One of my earliest life memories is a wide window. Through its lazy cursive grill, I could see an enormous peepul tree and a distant smudge of ocean. I remember standing at the windowsill, watching clouds, filled with a nameless longing and the deep sadness that three-year-olds know.

That remains my window to the world even today. Not because I live in the same apartment, or the same city, but because that memory holds in its spacious geometry many of the ingredients that make up my idea of home.

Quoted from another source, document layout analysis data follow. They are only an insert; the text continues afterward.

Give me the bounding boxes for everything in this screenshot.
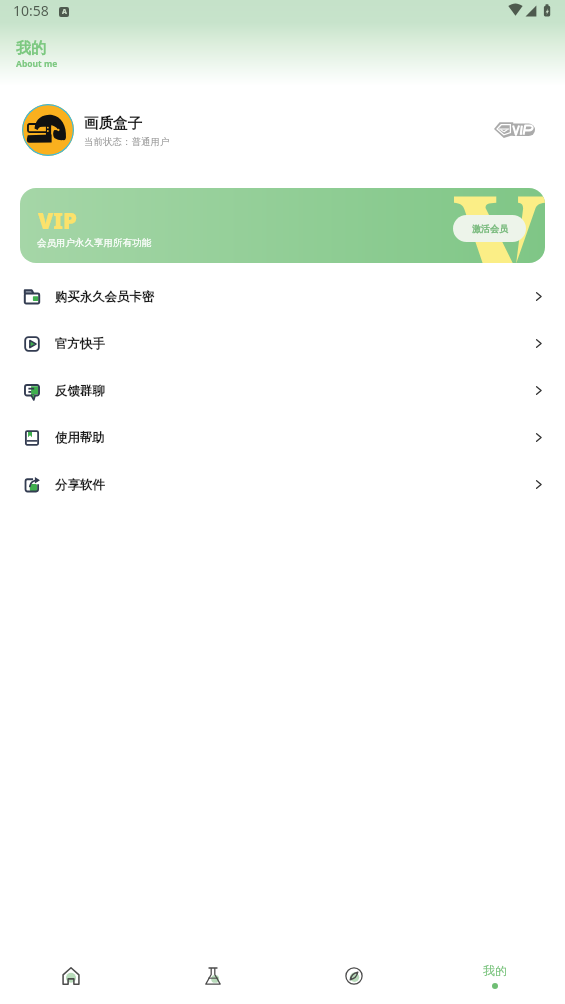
button[interactable]: 激活会员: [453, 215, 526, 242]
staticText: 激活会员: [472, 223, 508, 234]
button[interactable]: 使用帮助: [0, 414, 565, 461]
staticText: VIP: [38, 205, 77, 235]
staticText: 分享软件: [55, 477, 105, 493]
staticText: 购买永久会员卡密: [55, 289, 155, 305]
staticText: 反馈群聊: [55, 383, 105, 399]
staticText: 使用帮助: [55, 430, 105, 446]
button[interactable]: 我的: [424, 946, 565, 1004]
button[interactable]: 反馈群聊: [0, 367, 565, 414]
staticText: About me: [16, 58, 58, 70]
staticText: A: [62, 7, 67, 17]
button[interactable]: VIP: [20, 188, 545, 263]
staticText: 我的: [16, 39, 46, 58]
button[interactable]: Tools: [142, 946, 283, 1004]
button[interactable]: 购买永久会员卡密: [0, 273, 565, 320]
button[interactable]: 分享软件: [0, 461, 565, 508]
button[interactable]: 官方快手: [0, 320, 565, 367]
staticText: 官方快手: [55, 336, 105, 352]
button[interactable]: Explore: [283, 946, 424, 1004]
staticText: 10:58: [13, 1, 49, 20]
button[interactable]: Home: [0, 946, 142, 1004]
staticText: 画质盒子: [84, 114, 142, 132]
staticText: 当前状态：普通用户: [84, 136, 170, 148]
staticText: 我的: [483, 963, 507, 978]
staticText: 会员用户永久享用所有功能: [37, 237, 151, 249]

An ageing Hindi film star lived in that building. He was a bearded mountain of a man. His wild past was legendary. But he had found peace in a second marriage and the guidance of a Himalayan yogi. A gracious bungalow lay across the street — the Jinnah House, where the architect of Pakistan had once walked the manicured gardens with his beautiful Parsi wife. The road to the left led to a Jain temple with its ornate, strangely compelling iconography. Not far away was the green hush of the Tower of Silence where the Zoroastrians laid out their dead.

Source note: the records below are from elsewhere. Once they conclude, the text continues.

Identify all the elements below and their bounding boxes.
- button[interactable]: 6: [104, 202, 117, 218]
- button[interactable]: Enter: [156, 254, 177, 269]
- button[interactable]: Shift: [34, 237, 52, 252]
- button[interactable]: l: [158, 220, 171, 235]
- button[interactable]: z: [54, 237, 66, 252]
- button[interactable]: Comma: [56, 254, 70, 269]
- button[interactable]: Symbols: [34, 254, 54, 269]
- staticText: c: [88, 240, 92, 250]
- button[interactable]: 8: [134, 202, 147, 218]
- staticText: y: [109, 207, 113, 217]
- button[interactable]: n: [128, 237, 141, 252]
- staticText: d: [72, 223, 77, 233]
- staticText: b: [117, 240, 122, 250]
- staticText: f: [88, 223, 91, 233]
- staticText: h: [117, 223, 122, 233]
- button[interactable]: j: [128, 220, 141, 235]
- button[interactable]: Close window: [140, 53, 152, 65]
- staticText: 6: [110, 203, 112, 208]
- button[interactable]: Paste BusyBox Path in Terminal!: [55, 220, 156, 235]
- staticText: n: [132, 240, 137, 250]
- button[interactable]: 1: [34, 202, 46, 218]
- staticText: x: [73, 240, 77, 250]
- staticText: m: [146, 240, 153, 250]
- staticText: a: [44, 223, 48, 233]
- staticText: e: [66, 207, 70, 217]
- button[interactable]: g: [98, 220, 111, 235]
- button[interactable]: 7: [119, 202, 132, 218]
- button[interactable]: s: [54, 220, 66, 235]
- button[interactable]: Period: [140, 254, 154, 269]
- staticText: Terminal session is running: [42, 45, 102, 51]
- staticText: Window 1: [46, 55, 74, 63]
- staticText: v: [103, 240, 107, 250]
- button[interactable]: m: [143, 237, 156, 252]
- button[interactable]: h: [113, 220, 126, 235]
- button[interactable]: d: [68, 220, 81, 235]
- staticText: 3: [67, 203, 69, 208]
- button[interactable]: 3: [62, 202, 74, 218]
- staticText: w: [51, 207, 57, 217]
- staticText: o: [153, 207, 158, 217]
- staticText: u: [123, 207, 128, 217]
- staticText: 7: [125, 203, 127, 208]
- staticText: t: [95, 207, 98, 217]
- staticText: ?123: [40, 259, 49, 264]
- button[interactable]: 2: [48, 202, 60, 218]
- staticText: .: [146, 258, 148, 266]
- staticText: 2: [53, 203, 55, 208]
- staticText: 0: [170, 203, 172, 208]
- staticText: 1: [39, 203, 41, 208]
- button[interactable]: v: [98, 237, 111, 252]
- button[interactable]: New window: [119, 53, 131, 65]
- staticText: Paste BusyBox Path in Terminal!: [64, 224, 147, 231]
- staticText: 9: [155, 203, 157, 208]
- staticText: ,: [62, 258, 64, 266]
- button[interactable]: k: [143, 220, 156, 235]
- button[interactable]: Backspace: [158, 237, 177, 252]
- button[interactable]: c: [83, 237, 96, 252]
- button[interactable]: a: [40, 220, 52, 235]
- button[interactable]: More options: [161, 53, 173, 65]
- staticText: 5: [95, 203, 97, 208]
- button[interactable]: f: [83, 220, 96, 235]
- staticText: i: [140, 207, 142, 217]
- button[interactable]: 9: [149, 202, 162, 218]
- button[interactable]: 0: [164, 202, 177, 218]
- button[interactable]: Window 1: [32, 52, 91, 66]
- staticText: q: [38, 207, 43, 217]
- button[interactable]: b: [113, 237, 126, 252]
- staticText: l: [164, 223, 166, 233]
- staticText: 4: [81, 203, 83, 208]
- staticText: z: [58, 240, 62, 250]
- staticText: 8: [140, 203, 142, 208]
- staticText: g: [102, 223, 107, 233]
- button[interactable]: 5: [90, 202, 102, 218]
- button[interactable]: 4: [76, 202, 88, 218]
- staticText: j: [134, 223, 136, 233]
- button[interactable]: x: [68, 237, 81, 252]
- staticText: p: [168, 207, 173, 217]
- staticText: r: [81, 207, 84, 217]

That window offered a frame within which to view the matter-of-fact tumult, the precarious cultural chaos of a place called Bombay — also Mumbai and Bambai. (Later, some insisted the city must have a single name. Their voices grew louder; mine grew quieter. My city, however, stayed incorrigibly many-tongued, many-named.)

Through that window, I learnt about languages — that it was difficult to know where one ended and another began. My parents spoke Tamil and English. My Delhi-bred mother spoke Hindi as well. Our grizzled cook told me tales in Malayalam of ghosts, serpents and murmuring coconut trees. Mesmerized, I understood him perfectly. My mother listened to Hindi film songs on her old college transistor. I woke to her bell-like voice gently intoning Sanskrit prayers in her pooja room. Twice a week, Telugu and Tamil compositions routinely flooded my room as she learnt classical music from her loquacious music teacher. My father hummed the Bengali songs of Pankaj Mullick in a fine baritone. My sister went to a downtown school, where the flavours of Parsi Gujarati were pervasive. Life was a welter of sounds and tones, mysterious and familiar all at once.

At that window, I learnt about the sea — of “shoals of pomfret summered by sun / and smuggler’s boats on starless nights” (‘Sea at Versova’ in ref. 1). I learnt of harbour cities and the argots of traders from across the world. Years later, every time the city overpowered me with its suffocating self-importance, I looked for a glimpse between buildings of the Arabian Sea. That sliver of ocean rescued me, reminded me that it might be possible someday to escape the hysterical self-absorption of the metropolis. I daydreamed of escaping the confines of school, “pounding into the tides / foaming galaxies of unbottled fiction / deferred coastlines / endless nights.” (‘Side Gate’ in ref. 2).

At that window, I sensed that this was a city of dreams. An insomniac city where sleeplessness was sometimes a thirst for awakening. I could smell maya, mirage and the throb of big hungers, big plans. This was the city of Mahalakshmi, the goddess of abundance. But self-realised Himalayan yogis weren’t that far away either. When Haidakhan Baba visited our resident movie star, I stood in line to offer my salutations. (My motivation was sadly ignoble: it was to claim the sweets he offered greedy children who sought his blessing. Still, something about his poise and mien registered.) In this magic city, mean sea level seemed oddly connected to mountaintop.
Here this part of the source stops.